Last updated on: November 15, 2021, 05:16h.
More than three years after Arkansas legalized commercial gambling in four counties, the final license has at long last been issued.
Following years of legal contentions, the Arkansas Racing Commission (ARC) last Friday issued the gaming permit allocated for Pope County to the Cherokee Nation Businesses (CNB) and Legends Hospitality.
CNB is the gaming unit of the Cherokee Nation of Oklahoma, the largest Native American tribe by population in the United States. CNB and Legends partnered in 2018 to create a new entity in Arkansas called Legends Resort and Casino LLC.
Legends manages hospitality operations at professional sports stadiums across the country. The business was founded in 2008 by the late George Steinbrenner, whose family still owns the New York Yankees and Dallas Cowboys billionaire owner Jerry Jones.
CNB/Legends plans to spend $225 million building Legends Resort and Casino. That’s an entertainment complex in Russellville that is set to feature a 200-room hotel and casino, offering 1,100 slot machines, 32 table games, and a sportsbook.
Resolution at Long Last
It’s been a long, difficult road for Legends Resort and Casino to get here. And the legal debate essentially boiled down to the applied meaning of the word “the.”
The 2018 ballot referendum asked Arkansas voters if they supported legalizing commercial gambling in the counties of Crittenden, Garland, Jefferson, and Pope. The constitutional question, which passed statewide with 54.1 percent support, allowed the two pari-mutuel racinos in Crittenden and Garland to transition into full-scale casinos, with slots, table games, and sports betting.
Jefferson and Pope were granted new from-the-ground-up casinos. For interested bidders to qualify, the 2018 measure mandated that any application came with a letter of support “from the county judge.”
Gulfside Casino Partnership, a group based in Mississippi controlled by riverboat pioneers Terry Green and Rich Carter, presented Pope County with a $254 million casino bid just weeks after the successful 2018 ballot referendum. The Gulfside pitch came with then-Pope County Judge Ed Gibson’s support.
But ARC, tasked with reviewing new casino proposals and issuing the Jefferson and Pope gaming permits, opened up the bidding in 2019. Gibson’s term had ended by that time, and when CNB/Legends presented their blueprint, it came with current Pope County Judge Ben Cross’ support.
After much litigation, the matter reached the Arkansas Supreme Court. The high court ruled earlier this month that “the” before “county judge” refers to the current sitting judge, not a former county judge, as was the case with the Gulfside plan with former Judge Gibson’s endorsement.
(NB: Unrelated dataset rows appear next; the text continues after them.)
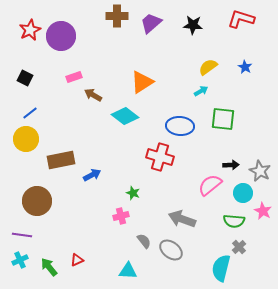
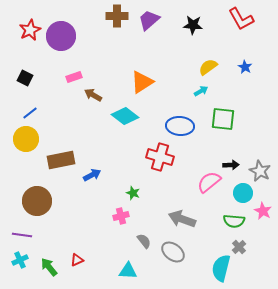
red L-shape: rotated 136 degrees counterclockwise
purple trapezoid: moved 2 px left, 3 px up
pink semicircle: moved 1 px left, 3 px up
gray ellipse: moved 2 px right, 2 px down
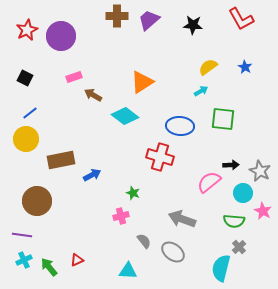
red star: moved 3 px left
cyan cross: moved 4 px right
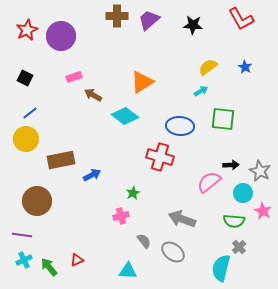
green star: rotated 24 degrees clockwise
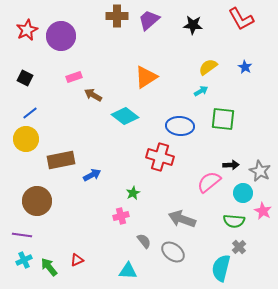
orange triangle: moved 4 px right, 5 px up
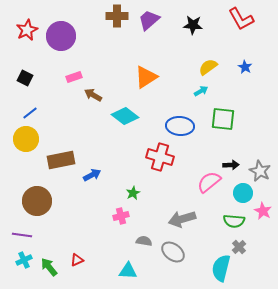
gray arrow: rotated 36 degrees counterclockwise
gray semicircle: rotated 42 degrees counterclockwise
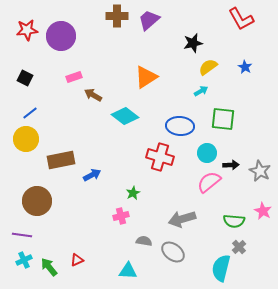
black star: moved 18 px down; rotated 18 degrees counterclockwise
red star: rotated 20 degrees clockwise
cyan circle: moved 36 px left, 40 px up
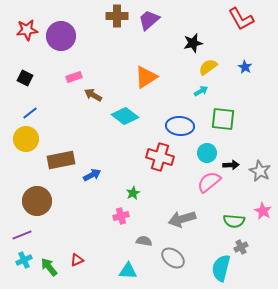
purple line: rotated 30 degrees counterclockwise
gray cross: moved 2 px right; rotated 16 degrees clockwise
gray ellipse: moved 6 px down
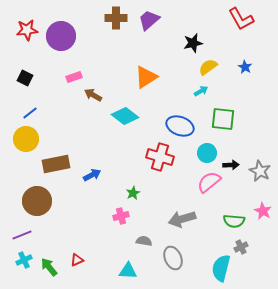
brown cross: moved 1 px left, 2 px down
blue ellipse: rotated 16 degrees clockwise
brown rectangle: moved 5 px left, 4 px down
gray ellipse: rotated 30 degrees clockwise
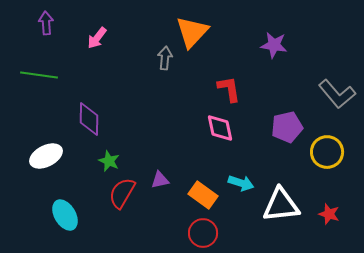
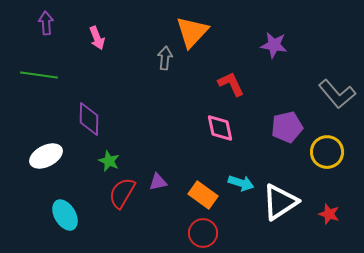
pink arrow: rotated 60 degrees counterclockwise
red L-shape: moved 2 px right, 5 px up; rotated 16 degrees counterclockwise
purple triangle: moved 2 px left, 2 px down
white triangle: moved 1 px left, 3 px up; rotated 27 degrees counterclockwise
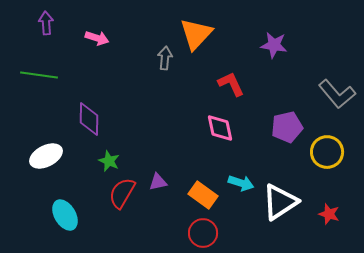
orange triangle: moved 4 px right, 2 px down
pink arrow: rotated 50 degrees counterclockwise
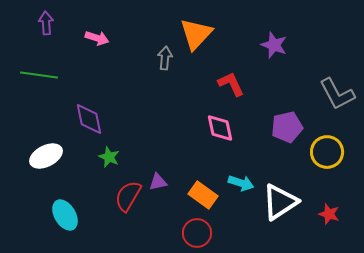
purple star: rotated 12 degrees clockwise
gray L-shape: rotated 12 degrees clockwise
purple diamond: rotated 12 degrees counterclockwise
green star: moved 4 px up
red semicircle: moved 6 px right, 3 px down
red circle: moved 6 px left
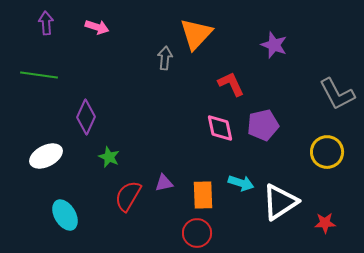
pink arrow: moved 11 px up
purple diamond: moved 3 px left, 2 px up; rotated 36 degrees clockwise
purple pentagon: moved 24 px left, 2 px up
purple triangle: moved 6 px right, 1 px down
orange rectangle: rotated 52 degrees clockwise
red star: moved 4 px left, 9 px down; rotated 20 degrees counterclockwise
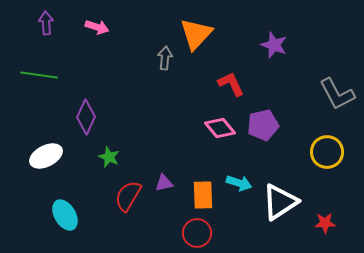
pink diamond: rotated 28 degrees counterclockwise
cyan arrow: moved 2 px left
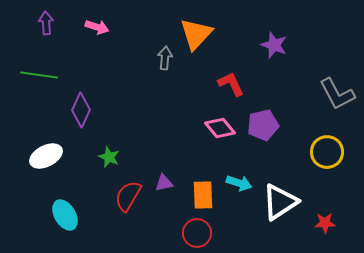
purple diamond: moved 5 px left, 7 px up
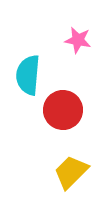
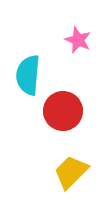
pink star: rotated 12 degrees clockwise
red circle: moved 1 px down
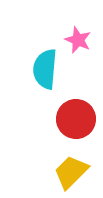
cyan semicircle: moved 17 px right, 6 px up
red circle: moved 13 px right, 8 px down
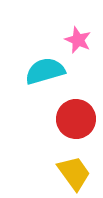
cyan semicircle: moved 2 px down; rotated 69 degrees clockwise
yellow trapezoid: moved 3 px right, 1 px down; rotated 99 degrees clockwise
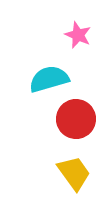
pink star: moved 5 px up
cyan semicircle: moved 4 px right, 8 px down
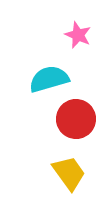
yellow trapezoid: moved 5 px left
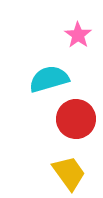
pink star: rotated 12 degrees clockwise
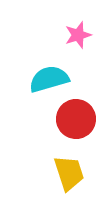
pink star: rotated 20 degrees clockwise
yellow trapezoid: rotated 18 degrees clockwise
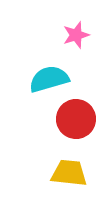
pink star: moved 2 px left
yellow trapezoid: rotated 66 degrees counterclockwise
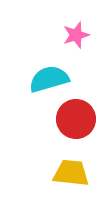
yellow trapezoid: moved 2 px right
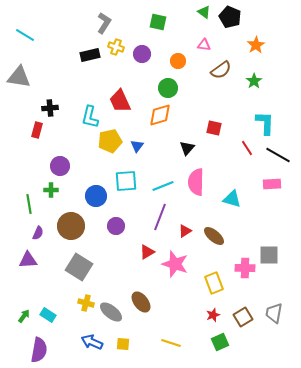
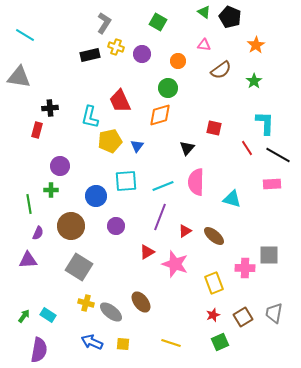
green square at (158, 22): rotated 18 degrees clockwise
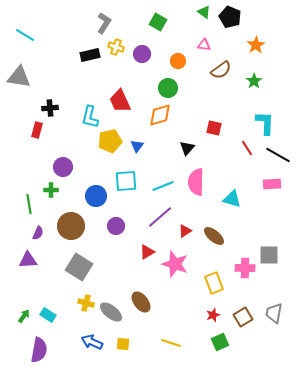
purple circle at (60, 166): moved 3 px right, 1 px down
purple line at (160, 217): rotated 28 degrees clockwise
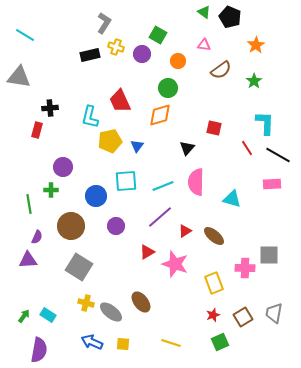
green square at (158, 22): moved 13 px down
purple semicircle at (38, 233): moved 1 px left, 4 px down
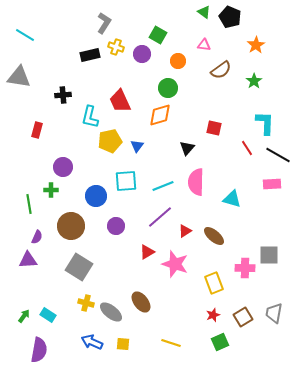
black cross at (50, 108): moved 13 px right, 13 px up
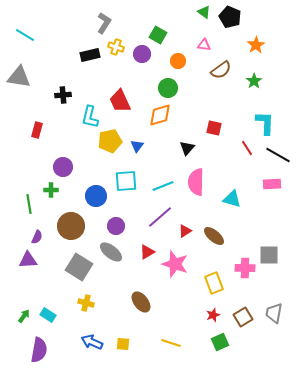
gray ellipse at (111, 312): moved 60 px up
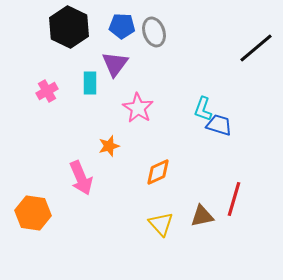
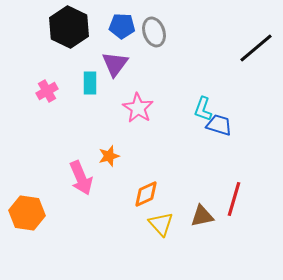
orange star: moved 10 px down
orange diamond: moved 12 px left, 22 px down
orange hexagon: moved 6 px left
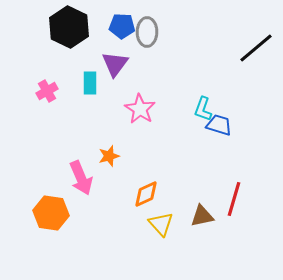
gray ellipse: moved 7 px left; rotated 20 degrees clockwise
pink star: moved 2 px right, 1 px down
orange hexagon: moved 24 px right
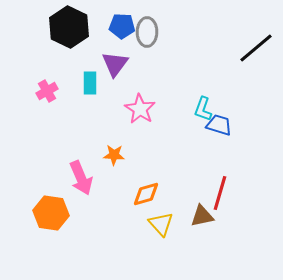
orange star: moved 5 px right, 1 px up; rotated 20 degrees clockwise
orange diamond: rotated 8 degrees clockwise
red line: moved 14 px left, 6 px up
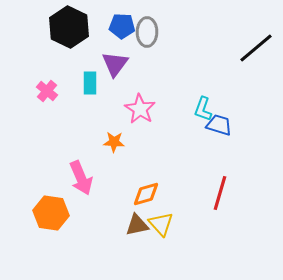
pink cross: rotated 20 degrees counterclockwise
orange star: moved 13 px up
brown triangle: moved 65 px left, 9 px down
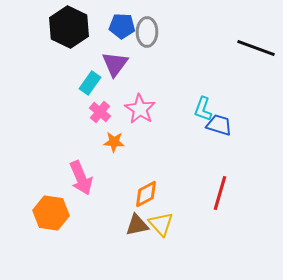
black line: rotated 60 degrees clockwise
cyan rectangle: rotated 35 degrees clockwise
pink cross: moved 53 px right, 21 px down
orange diamond: rotated 12 degrees counterclockwise
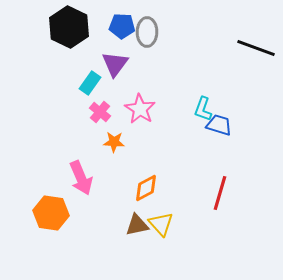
orange diamond: moved 6 px up
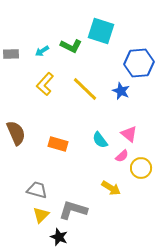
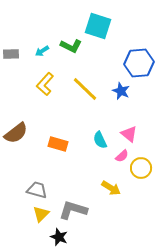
cyan square: moved 3 px left, 5 px up
brown semicircle: rotated 75 degrees clockwise
cyan semicircle: rotated 12 degrees clockwise
yellow triangle: moved 1 px up
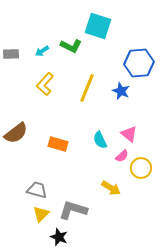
yellow line: moved 2 px right, 1 px up; rotated 68 degrees clockwise
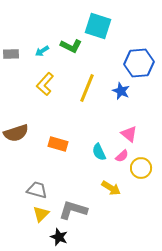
brown semicircle: rotated 20 degrees clockwise
cyan semicircle: moved 1 px left, 12 px down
The Cherokee Nation and Quapaw Nation — both of Oklahoma — predominantly funded the campaign to legalize commercial gambling in Arkansas. Jefferson officials had long been partnered with the Quapaw’s Downstream Development Authority. Downstream began operations at its newly built Saracen Casino Resort in Pine Bluff in September 2019.
Once built and opened, Legends will bring the newly emerged Arkansas commercial casino industry to maturation. Legends did not immediately present a timeline for when it hopes to open its casino.